Print all entries below exactly as they appear.
#####
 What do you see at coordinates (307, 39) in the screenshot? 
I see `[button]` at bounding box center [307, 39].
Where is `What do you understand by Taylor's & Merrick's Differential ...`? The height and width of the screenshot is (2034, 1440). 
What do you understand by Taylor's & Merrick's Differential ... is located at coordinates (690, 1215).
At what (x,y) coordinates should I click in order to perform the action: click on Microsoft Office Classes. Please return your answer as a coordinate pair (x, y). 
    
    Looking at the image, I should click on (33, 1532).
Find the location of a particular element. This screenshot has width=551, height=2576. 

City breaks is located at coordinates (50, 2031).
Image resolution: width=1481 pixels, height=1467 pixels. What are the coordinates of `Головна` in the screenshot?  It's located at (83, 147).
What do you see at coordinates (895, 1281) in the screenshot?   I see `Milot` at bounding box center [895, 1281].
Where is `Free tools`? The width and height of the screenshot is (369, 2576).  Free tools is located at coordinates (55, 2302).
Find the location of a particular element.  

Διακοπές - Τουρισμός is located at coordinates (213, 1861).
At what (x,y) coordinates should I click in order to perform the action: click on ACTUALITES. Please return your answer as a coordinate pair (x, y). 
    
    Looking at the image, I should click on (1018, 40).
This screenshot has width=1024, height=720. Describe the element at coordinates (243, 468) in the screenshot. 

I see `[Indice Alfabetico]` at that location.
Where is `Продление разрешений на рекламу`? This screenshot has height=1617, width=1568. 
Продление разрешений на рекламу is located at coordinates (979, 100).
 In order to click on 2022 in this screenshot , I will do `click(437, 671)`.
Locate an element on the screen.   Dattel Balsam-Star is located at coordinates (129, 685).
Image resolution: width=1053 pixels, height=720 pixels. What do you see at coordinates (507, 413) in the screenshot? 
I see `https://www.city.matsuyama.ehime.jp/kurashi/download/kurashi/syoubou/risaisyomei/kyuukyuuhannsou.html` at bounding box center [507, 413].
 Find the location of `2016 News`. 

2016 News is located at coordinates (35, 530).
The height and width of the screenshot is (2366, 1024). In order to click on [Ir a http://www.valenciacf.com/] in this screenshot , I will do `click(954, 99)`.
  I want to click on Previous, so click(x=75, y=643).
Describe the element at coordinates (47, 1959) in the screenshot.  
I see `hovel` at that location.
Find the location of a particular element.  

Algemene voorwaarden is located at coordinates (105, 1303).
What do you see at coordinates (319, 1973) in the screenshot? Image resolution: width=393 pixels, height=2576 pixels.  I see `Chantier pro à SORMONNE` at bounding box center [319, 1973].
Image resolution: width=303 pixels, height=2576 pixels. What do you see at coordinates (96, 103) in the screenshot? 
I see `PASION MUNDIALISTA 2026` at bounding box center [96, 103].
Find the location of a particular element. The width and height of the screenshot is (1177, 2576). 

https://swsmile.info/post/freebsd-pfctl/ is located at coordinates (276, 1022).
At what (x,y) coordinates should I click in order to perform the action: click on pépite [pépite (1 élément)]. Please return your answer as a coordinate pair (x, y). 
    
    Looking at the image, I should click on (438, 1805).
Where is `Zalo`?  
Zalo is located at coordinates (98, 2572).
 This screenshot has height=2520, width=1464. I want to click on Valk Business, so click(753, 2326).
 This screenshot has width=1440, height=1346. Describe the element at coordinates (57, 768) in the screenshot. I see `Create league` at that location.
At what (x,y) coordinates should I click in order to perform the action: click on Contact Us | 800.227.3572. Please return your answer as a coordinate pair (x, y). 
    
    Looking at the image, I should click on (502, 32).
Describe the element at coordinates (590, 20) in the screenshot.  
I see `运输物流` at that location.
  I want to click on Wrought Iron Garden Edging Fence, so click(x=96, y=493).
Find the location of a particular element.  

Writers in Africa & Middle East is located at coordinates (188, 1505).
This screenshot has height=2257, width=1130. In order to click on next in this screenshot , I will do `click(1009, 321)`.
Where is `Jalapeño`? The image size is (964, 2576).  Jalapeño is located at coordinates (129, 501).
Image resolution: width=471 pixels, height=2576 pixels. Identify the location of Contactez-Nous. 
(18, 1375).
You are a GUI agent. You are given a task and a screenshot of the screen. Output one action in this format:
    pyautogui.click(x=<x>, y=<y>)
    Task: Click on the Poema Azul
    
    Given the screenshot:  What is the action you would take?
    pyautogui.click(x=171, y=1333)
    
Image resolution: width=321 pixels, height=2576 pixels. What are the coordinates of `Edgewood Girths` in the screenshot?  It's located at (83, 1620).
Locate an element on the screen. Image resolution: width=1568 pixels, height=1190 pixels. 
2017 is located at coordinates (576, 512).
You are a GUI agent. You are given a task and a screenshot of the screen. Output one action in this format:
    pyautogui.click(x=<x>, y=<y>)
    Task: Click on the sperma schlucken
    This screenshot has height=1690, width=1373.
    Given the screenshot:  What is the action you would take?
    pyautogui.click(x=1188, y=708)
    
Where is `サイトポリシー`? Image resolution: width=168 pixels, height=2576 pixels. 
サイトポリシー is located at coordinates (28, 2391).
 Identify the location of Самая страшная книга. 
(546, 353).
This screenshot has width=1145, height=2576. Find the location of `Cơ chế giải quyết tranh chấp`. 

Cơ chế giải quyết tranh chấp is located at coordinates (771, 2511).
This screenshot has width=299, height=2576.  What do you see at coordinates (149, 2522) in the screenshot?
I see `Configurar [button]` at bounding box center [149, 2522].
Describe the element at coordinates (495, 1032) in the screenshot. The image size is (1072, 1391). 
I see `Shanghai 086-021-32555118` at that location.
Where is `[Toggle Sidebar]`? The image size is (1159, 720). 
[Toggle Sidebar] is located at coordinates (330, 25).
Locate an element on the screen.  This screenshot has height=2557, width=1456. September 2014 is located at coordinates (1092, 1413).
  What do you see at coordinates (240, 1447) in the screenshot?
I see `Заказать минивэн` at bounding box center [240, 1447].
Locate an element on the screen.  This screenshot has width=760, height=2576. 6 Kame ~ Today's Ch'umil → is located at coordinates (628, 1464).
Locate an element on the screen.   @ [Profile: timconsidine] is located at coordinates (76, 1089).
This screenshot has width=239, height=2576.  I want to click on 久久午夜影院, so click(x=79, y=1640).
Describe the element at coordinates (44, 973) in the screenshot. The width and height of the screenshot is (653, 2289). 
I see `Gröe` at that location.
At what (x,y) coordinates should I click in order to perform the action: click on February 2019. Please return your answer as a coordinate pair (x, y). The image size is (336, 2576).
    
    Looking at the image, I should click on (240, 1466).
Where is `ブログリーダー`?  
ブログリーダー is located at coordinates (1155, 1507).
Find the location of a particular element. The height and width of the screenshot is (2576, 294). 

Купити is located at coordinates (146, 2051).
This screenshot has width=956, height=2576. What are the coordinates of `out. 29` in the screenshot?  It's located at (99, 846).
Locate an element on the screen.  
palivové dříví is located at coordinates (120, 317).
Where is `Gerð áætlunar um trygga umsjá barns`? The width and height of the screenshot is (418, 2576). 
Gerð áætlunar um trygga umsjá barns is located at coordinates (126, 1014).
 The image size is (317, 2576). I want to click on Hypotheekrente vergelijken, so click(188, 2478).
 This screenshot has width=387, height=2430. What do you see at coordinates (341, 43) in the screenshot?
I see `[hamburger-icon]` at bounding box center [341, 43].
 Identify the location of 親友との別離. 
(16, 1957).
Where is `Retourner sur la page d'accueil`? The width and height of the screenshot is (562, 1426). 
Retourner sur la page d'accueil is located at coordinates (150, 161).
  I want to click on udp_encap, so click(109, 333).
#####
RESPONSE TO THE TASK
 What do you see at coordinates (307, 39) in the screenshot? 
I see `[button]` at bounding box center [307, 39].
Where is `What do you understand by Taylor's & Merrick's Differential ...`? The height and width of the screenshot is (2034, 1440). 
What do you understand by Taylor's & Merrick's Differential ... is located at coordinates (690, 1215).
At what (x,y) coordinates should I click in order to perform the action: click on Microsoft Office Classes. Please return your answer as a coordinate pair (x, y). 
    
    Looking at the image, I should click on (33, 1532).
Find the location of a particular element. This screenshot has width=551, height=2576. 

City breaks is located at coordinates (50, 2031).
Image resolution: width=1481 pixels, height=1467 pixels. What are the coordinates of `Головна` in the screenshot?  It's located at (83, 147).
What do you see at coordinates (895, 1281) in the screenshot?   I see `Milot` at bounding box center [895, 1281].
Where is `Free tools`? The width and height of the screenshot is (369, 2576).  Free tools is located at coordinates (55, 2302).
Find the location of a particular element.  

Διακοπές - Τουρισμός is located at coordinates (213, 1861).
At what (x,y) coordinates should I click in order to perform the action: click on ACTUALITES. Please return your answer as a coordinate pair (x, y). 
    
    Looking at the image, I should click on (1018, 40).
This screenshot has width=1024, height=720. Describe the element at coordinates (243, 468) in the screenshot. 

I see `[Indice Alfabetico]` at that location.
Where is `Продление разрешений на рекламу`? This screenshot has height=1617, width=1568. 
Продление разрешений на рекламу is located at coordinates (979, 100).
 In order to click on 2022 in this screenshot , I will do `click(437, 671)`.
Locate an element on the screen.   Dattel Balsam-Star is located at coordinates (129, 685).
Image resolution: width=1053 pixels, height=720 pixels. What do you see at coordinates (507, 413) in the screenshot? 
I see `https://www.city.matsuyama.ehime.jp/kurashi/download/kurashi/syoubou/risaisyomei/kyuukyuuhannsou.html` at bounding box center [507, 413].
 Find the location of `2016 News`. 

2016 News is located at coordinates (35, 530).
The height and width of the screenshot is (2366, 1024). In order to click on [Ir a http://www.valenciacf.com/] in this screenshot , I will do `click(954, 99)`.
  I want to click on Previous, so click(x=75, y=643).
Describe the element at coordinates (47, 1959) in the screenshot.  
I see `hovel` at that location.
Find the location of a particular element.  

Algemene voorwaarden is located at coordinates (105, 1303).
What do you see at coordinates (319, 1973) in the screenshot? Image resolution: width=393 pixels, height=2576 pixels.  I see `Chantier pro à SORMONNE` at bounding box center [319, 1973].
Image resolution: width=303 pixels, height=2576 pixels. What do you see at coordinates (96, 103) in the screenshot? 
I see `PASION MUNDIALISTA 2026` at bounding box center [96, 103].
Find the location of a particular element. The width and height of the screenshot is (1177, 2576). 

https://swsmile.info/post/freebsd-pfctl/ is located at coordinates (276, 1022).
At what (x,y) coordinates should I click in order to perform the action: click on pépite [pépite (1 élément)]. Please return your answer as a coordinate pair (x, y). 
    
    Looking at the image, I should click on (438, 1805).
Where is `Zalo`?  
Zalo is located at coordinates (98, 2572).
 This screenshot has height=2520, width=1464. I want to click on Valk Business, so click(753, 2326).
 This screenshot has width=1440, height=1346. Describe the element at coordinates (57, 768) in the screenshot. I see `Create league` at that location.
At what (x,y) coordinates should I click in order to perform the action: click on Contact Us | 800.227.3572. Please return your answer as a coordinate pair (x, y). 
    
    Looking at the image, I should click on (502, 32).
Describe the element at coordinates (590, 20) in the screenshot.  
I see `运输物流` at that location.
  I want to click on Wrought Iron Garden Edging Fence, so click(x=96, y=493).
Find the location of a particular element.  

Writers in Africa & Middle East is located at coordinates (188, 1505).
This screenshot has height=2257, width=1130. In order to click on next in this screenshot , I will do `click(1009, 321)`.
Where is `Jalapeño`? The image size is (964, 2576).  Jalapeño is located at coordinates (129, 501).
Image resolution: width=471 pixels, height=2576 pixels. Identify the location of Contactez-Nous. 
(18, 1375).
You are a GUI agent. You are given a task and a screenshot of the screen. Output one action in this format:
    pyautogui.click(x=<x>, y=<y>)
    Task: Click on the Poema Azul
    
    Given the screenshot:  What is the action you would take?
    pyautogui.click(x=171, y=1333)
    
Image resolution: width=321 pixels, height=2576 pixels. What are the coordinates of `Edgewood Girths` in the screenshot?  It's located at (83, 1620).
Locate an element on the screen. Image resolution: width=1568 pixels, height=1190 pixels. 
2017 is located at coordinates (576, 512).
You are a GUI agent. You are given a task and a screenshot of the screen. Output one action in this format:
    pyautogui.click(x=<x>, y=<y>)
    Task: Click on the sperma schlucken
    This screenshot has height=1690, width=1373.
    Given the screenshot:  What is the action you would take?
    pyautogui.click(x=1188, y=708)
    
Where is `サイトポリシー`? Image resolution: width=168 pixels, height=2576 pixels. 
サイトポリシー is located at coordinates (28, 2391).
 Identify the location of Самая страшная книга. 
(546, 353).
This screenshot has width=1145, height=2576. Find the location of `Cơ chế giải quyết tranh chấp`. 

Cơ chế giải quyết tranh chấp is located at coordinates (771, 2511).
This screenshot has width=299, height=2576.  What do you see at coordinates (149, 2522) in the screenshot?
I see `Configurar [button]` at bounding box center [149, 2522].
Describe the element at coordinates (495, 1032) in the screenshot. The image size is (1072, 1391). 
I see `Shanghai 086-021-32555118` at that location.
Where is `[Toggle Sidebar]`? The image size is (1159, 720). 
[Toggle Sidebar] is located at coordinates (330, 25).
Locate an element on the screen.  This screenshot has height=2557, width=1456. September 2014 is located at coordinates (1092, 1413).
  What do you see at coordinates (240, 1447) in the screenshot?
I see `Заказать минивэн` at bounding box center [240, 1447].
Locate an element on the screen.  This screenshot has width=760, height=2576. 6 Kame ~ Today's Ch'umil → is located at coordinates (628, 1464).
Locate an element on the screen.   @ [Profile: timconsidine] is located at coordinates (76, 1089).
This screenshot has width=239, height=2576.  I want to click on 久久午夜影院, so click(x=79, y=1640).
Describe the element at coordinates (44, 973) in the screenshot. The width and height of the screenshot is (653, 2289). 
I see `Gröe` at that location.
At what (x,y) coordinates should I click in order to perform the action: click on February 2019. Please return your answer as a coordinate pair (x, y). The image size is (336, 2576).
    
    Looking at the image, I should click on (240, 1466).
Where is `ブログリーダー`?  
ブログリーダー is located at coordinates (1155, 1507).
Find the location of a particular element. The height and width of the screenshot is (2576, 294). 

Купити is located at coordinates (146, 2051).
This screenshot has width=956, height=2576. What are the coordinates of `out. 29` in the screenshot?  It's located at (99, 846).
Locate an element on the screen.  
palivové dříví is located at coordinates (120, 317).
Where is `Gerð áætlunar um trygga umsjá barns`? The width and height of the screenshot is (418, 2576). 
Gerð áætlunar um trygga umsjá barns is located at coordinates (126, 1014).
 The image size is (317, 2576). I want to click on Hypotheekrente vergelijken, so click(188, 2478).
 This screenshot has width=387, height=2430. What do you see at coordinates (341, 43) in the screenshot?
I see `[hamburger-icon]` at bounding box center [341, 43].
 Identify the location of 親友との別離. 
(16, 1957).
Where is `Retourner sur la page d'accueil`? The width and height of the screenshot is (562, 1426). 
Retourner sur la page d'accueil is located at coordinates (150, 161).
  I want to click on udp_encap, so click(109, 333).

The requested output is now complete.